Client-side Observations about Web Service Technologies: Using Apache Bench

Thundering Web Requests: Part 3

Published in

The Startup

10 min readDec 2, 2019

This is the third post in a series of posts exploring web services related technologies.

With the web service implementations in place, I evaluated them using an off-the-shelf benchmarking tool. This post documents the client-side observations from this evaluation.

Setup

Node Setup

In the cluster of six Raspberry Pi 3B nodes, one Raspberry Pi was designated as the server (node) while the remaining five Raspberry Pis were designated as client (nodes). Different web service implementations were executed in isolation on the server — The web service accepts a positive number n and returns a list of n random integers in the range 0 thru 999,999. Apache Bench was concurrently executed on the clients to issue service requests.

Benchmarking Tool Selection

Apache Bench (Apache HTTP server benchmarking tool) and wrk were the candidate tools.
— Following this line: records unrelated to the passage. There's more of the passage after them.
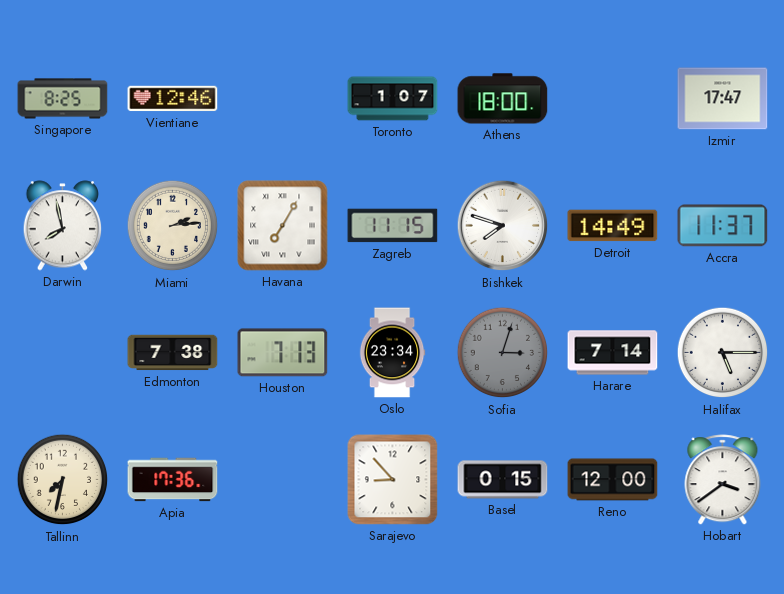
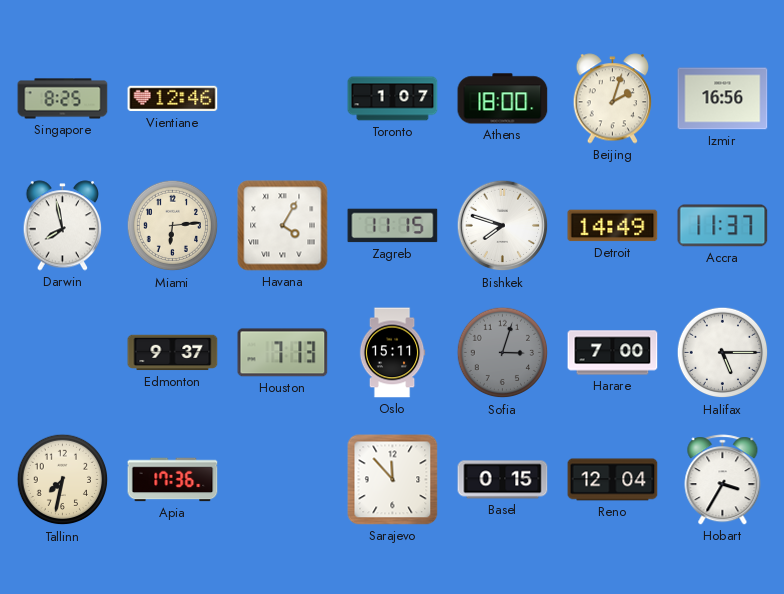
Beijing: none -> 2:03
Izmir: 17:47 -> 16:56
Miami: 2:14 -> 6:14
Havana: 7:05 -> 4:05
Edmonton: 7:38 -> 9:37
Oslo: 23:34 -> 15:11
Harare: 7:14 -> 7:00
Sarajevo: 8:53 -> 11:53
Reno: 12:00 -> 12:04
Hobart: 3:39 -> 3:35
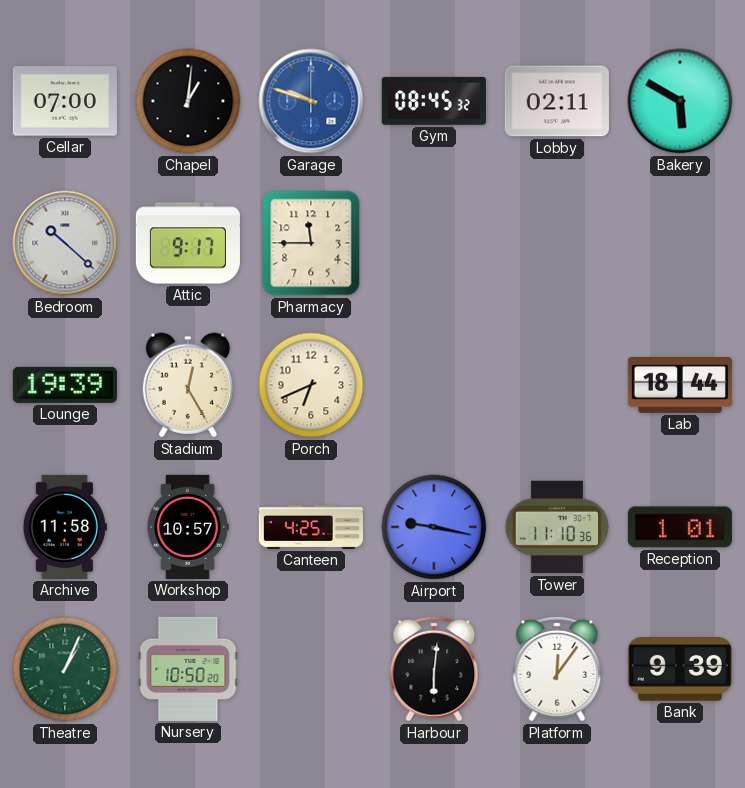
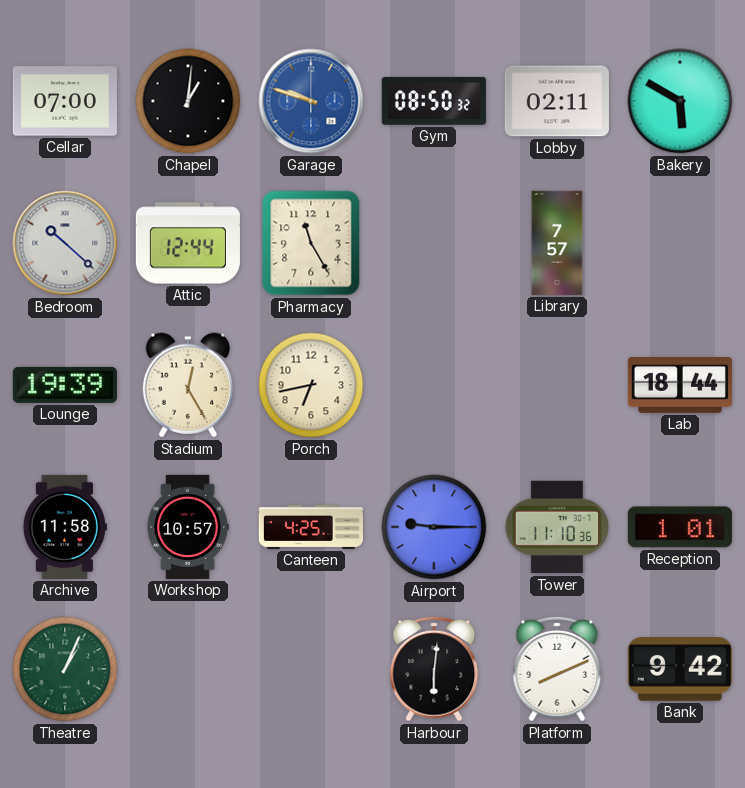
Gym: 08:45 -> 08:50
Attic: 9:17 -> 12:44
Pharmacy: 11:45 -> 11:25
Library: none -> 7:57
Porch: 6:41 -> 6:43
Airport: 9:17 -> 9:15
Nursery: 10:50 -> none
Platform: 12:06 -> 8:11
Bank: 9:39 -> 9:42
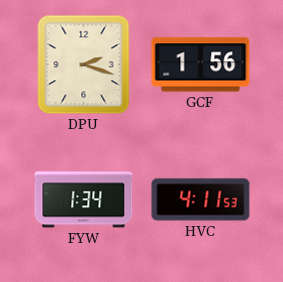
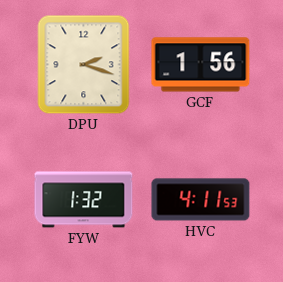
FYW: 1:34 -> 1:32
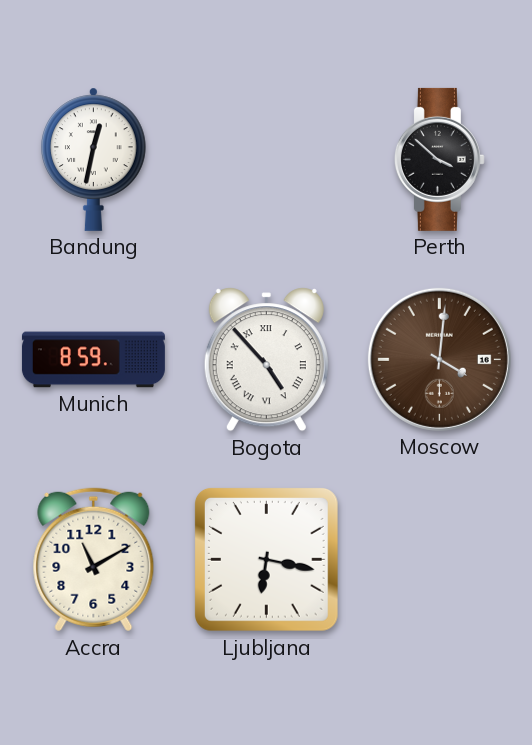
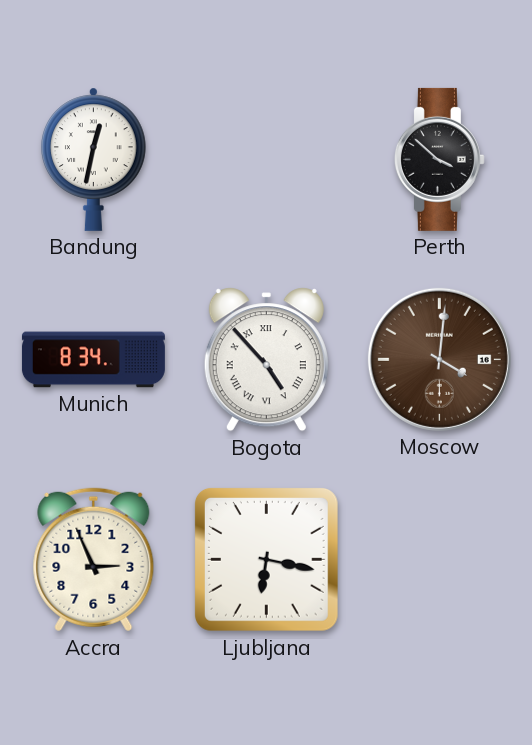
Munich: 8:59 -> 8:34
Accra: 11:10 -> 2:56
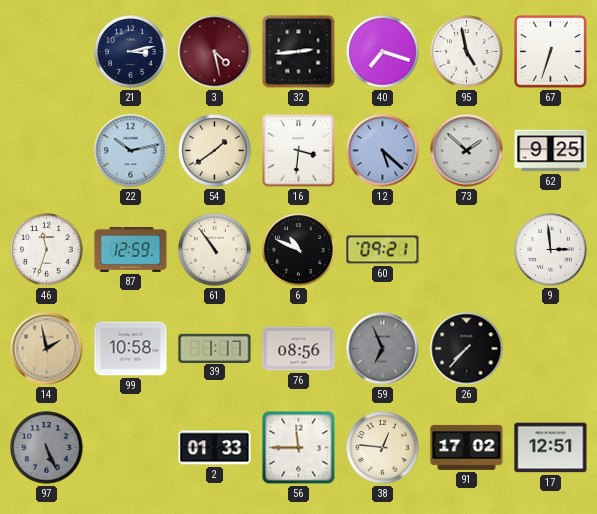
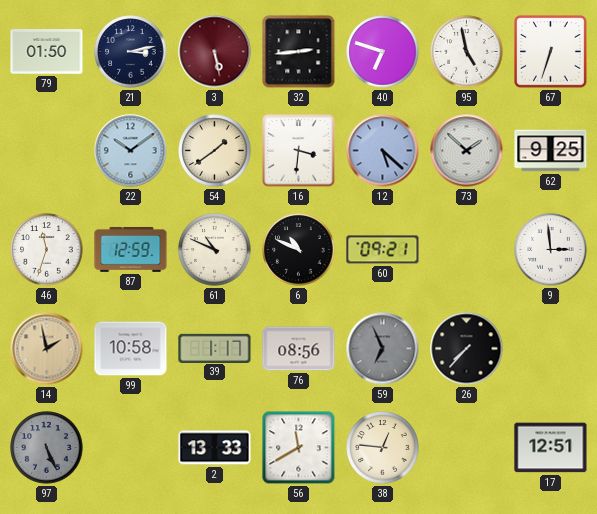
79: none -> 01:50
3: 4:28 -> 5:28
40: 7:18 -> 6:48
22: 10:13 -> 10:09
61: 10:54 -> 10:49
2: 01:33 -> 13:33
56: 11:45 -> 11:40
91: 17:02 -> none
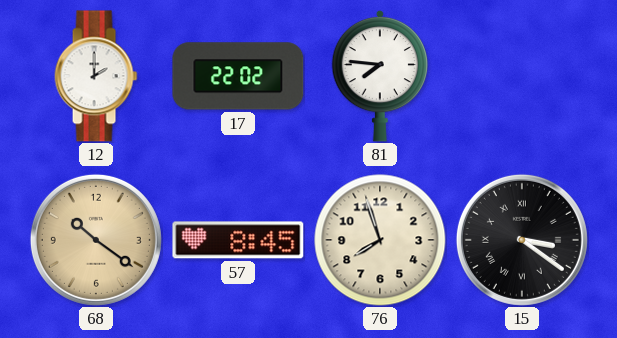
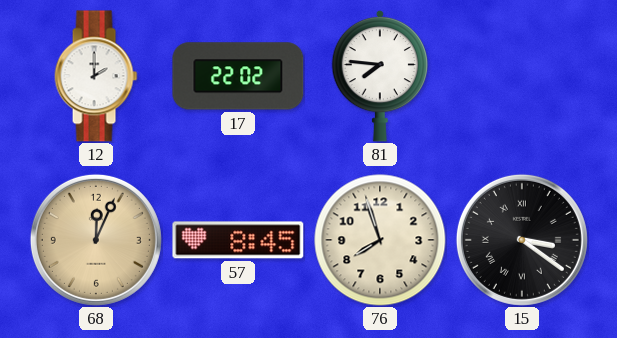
68: 10:21 -> 12:04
While wrk is more recent and multi-threaded, I chose Apache Bench version 2.3 as it was fast enough for this exercise, has been around for a long time, was available as part of Ubuntu distribution, and supports concurrent requests.

Number of Concurrent Requests (Connections) Configuration

To figure out how various service implementations fare with increasing number of concurrent requests, I decided to subject the implementations to 500, 2500, 5000, 7500, and 12500 concurrent requests. Consequently, each client issued 100, 500, 1000, 1500, and 2500 concurrent requests.
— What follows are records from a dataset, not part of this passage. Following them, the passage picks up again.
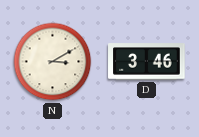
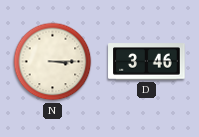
N: 3:10 -> 3:15
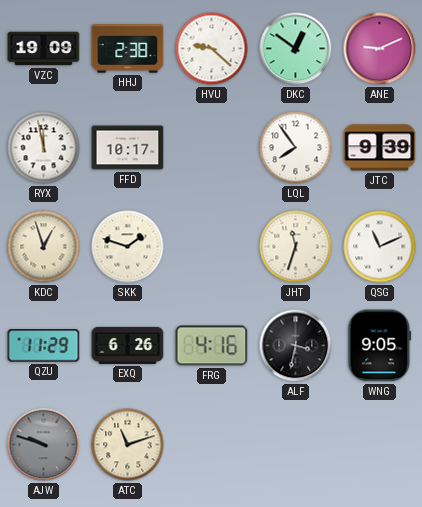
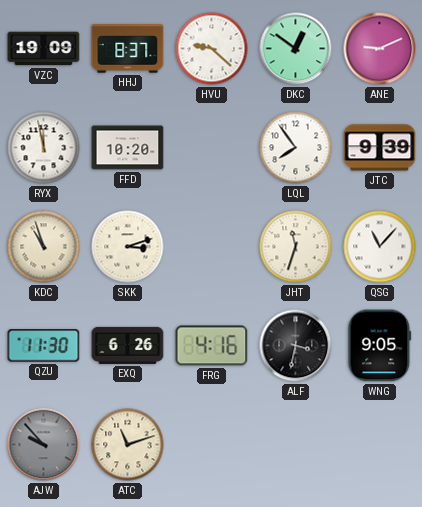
HHJ: 2:38 -> 8:37
FFD: 10:17 -> 10:20
KDC: 12:57 -> 10:57
SKK: 1:48 -> 3:12
QSG: 11:11 -> 11:07
QZU: 11:29 -> 11:30
AJW: 9:48 -> 9:53
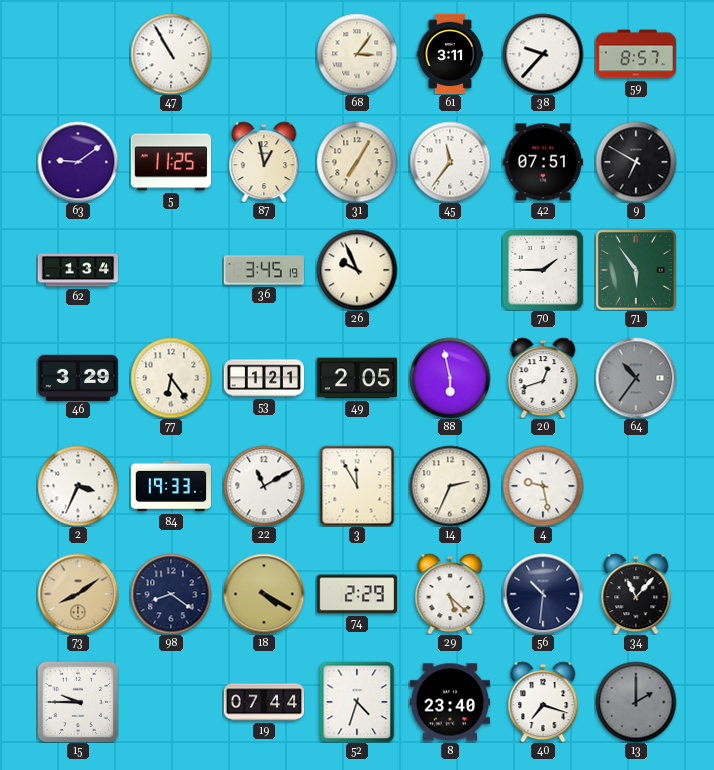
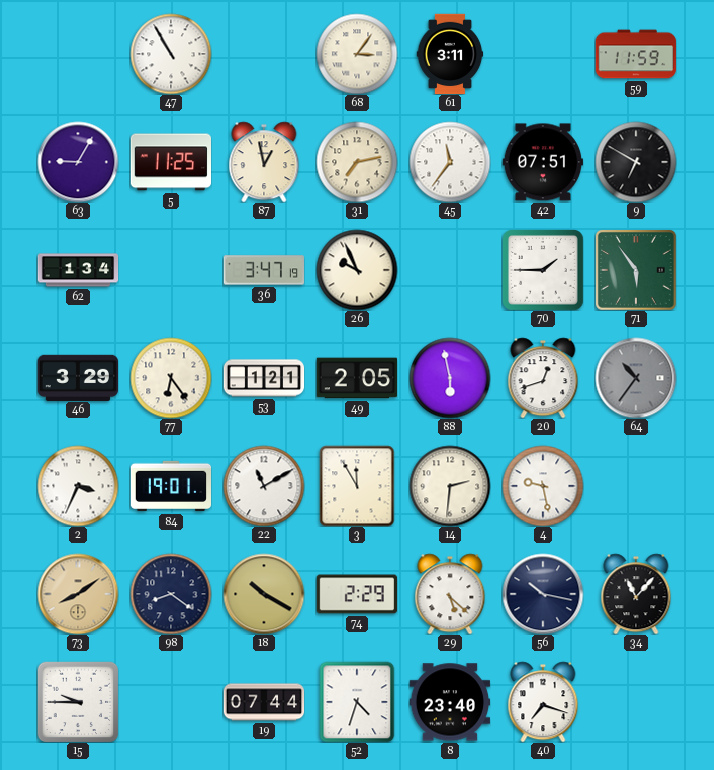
38: 9:37 -> none
59: 8:57 -> 11:59
63: 9:09 -> 9:05
31: 7:05 -> 7:13
36: 3:45 -> 3:47
84: 19:33 -> 19:01
14: 2:34 -> 2:31
18: 4:20 -> 10:20
56: 10:31 -> 10:17
13: 2:00 -> none
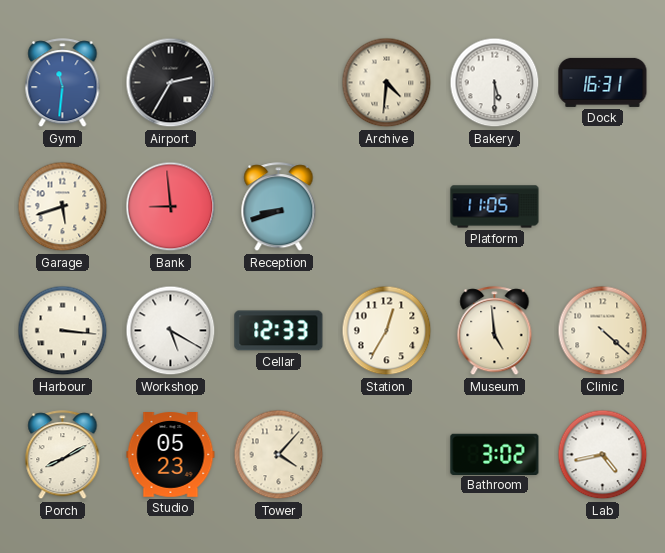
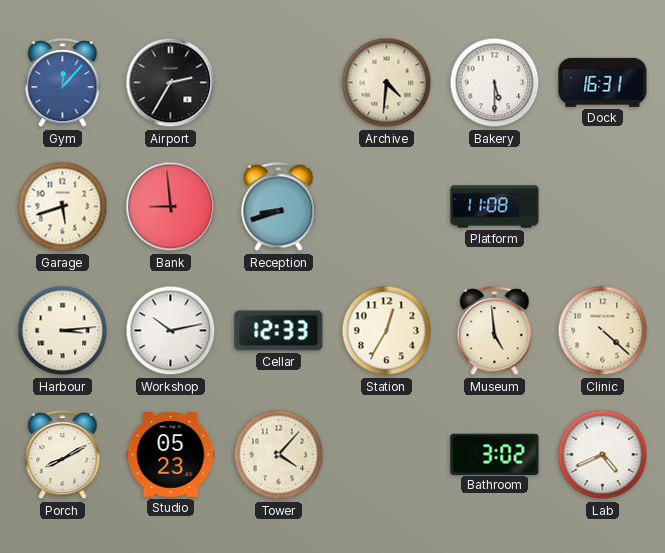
Gym: 11:31 -> 12:07
Platform: 11:05 -> 11:08
Harbour: 3:16 -> 3:14
Workshop: 5:20 -> 10:13
Lab: 4:43 -> 4:41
Network Traffic Configuration

Since Raspberry Pis were connected via a 100 Mbps Ethernet switch, each node could support to 94 Mbps (~12 MBps) network traffic. Since the server was serving five clients, it could uniformly support ~19 Mbps (~2 MBps) network traffic with each client. So, to evaluate the server at the limit of and below its network capacity, I chose 2 MBps, 6 MBps, and 10 MBps network traffic configurations.

Number of Random Integers (Compute Load)

Since the response to each service request is a comma separated list of 6-digit long integers in quoted string format, each integer contributes 9 bytes to the response payload. So, in the worst case, when all 5 clients issue c concurrent requests, the desired maximum network traffic of p MBps can be achieved by each client requesting p / (5*9*c) random integers. This resulted in 15 different concurrent requests and number of integers configurations.
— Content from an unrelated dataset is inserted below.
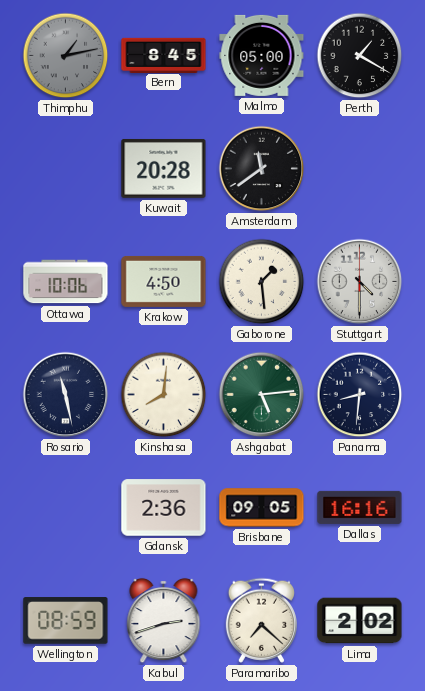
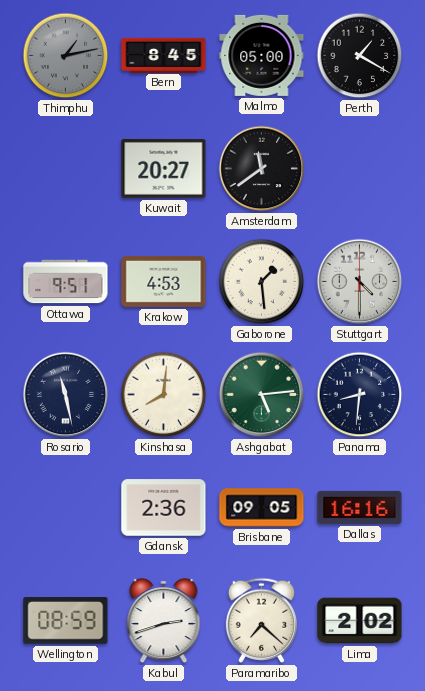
Kuwait: 20:28 -> 20:27
Ottawa: 10:06 -> 9:51
Krakow: 4:50 -> 4:53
The number of requested integers was controlled to ensure that, in a given network traffic configuration, the compute load associated with generating responses was constant across all concurrent requests sub-configurations.

Execution

An Ansible script orchestrated the execution of the service and the clients. For a given service implementation, an execution of the Ansible script starts the given service implementation on the server, warms up the service by issuing 200 requests, and then concurrently executes Apache Bench tool on every client to issue a specified number of concurrent service requests (with a timeout of 540 seconds). For each service implementation, the Ansible script was executed five times.

Keeping the Raspberry Pis Cool

Since the Raspberry Pis are not equipped with heat sink and fans, they get pretty hot under constant compute load. To avoid overheating of the Pis, the orchestration ensured every Raspberry Pi cooled down to 60 degree Celsius between every two consecutive executions. This was accomplished by repeatedly polling the content of /sys/class/thermal/thermal_zone0/temp and checking it was less than 60000. A timeout of 500 seconds with 5 second polling was used for this step.

Observations about Performance

For client-side observations, I considered only the data from the Ansible script execution (out of the five executions) with the most number of successfully completed executions of Apache Bench across the five client nodes. Ties were broken in favor of executions with most number of completed requests, most number of successful requests (a subset of completed requests), and highest median (across five clients) requests per second.

At 2 MBps

The below graph suggests

None of the implementations could service 10K requests in a second on a Raspberry Pi 3B.
Actix-Rust and Go implementations consistently performed ~2x better than all other (slower) implementations with Actix-Rust implementation performing better than Go implementation.
Of the slower implementations, in all but one configuration, Trot-Elixir implementation consistently performed best. It was followed by Cowboy-Erlang, Flash+uWSGI, Phoenix-Elixir, and Vertx-Kotlin implementations in different concurrent requests configurations.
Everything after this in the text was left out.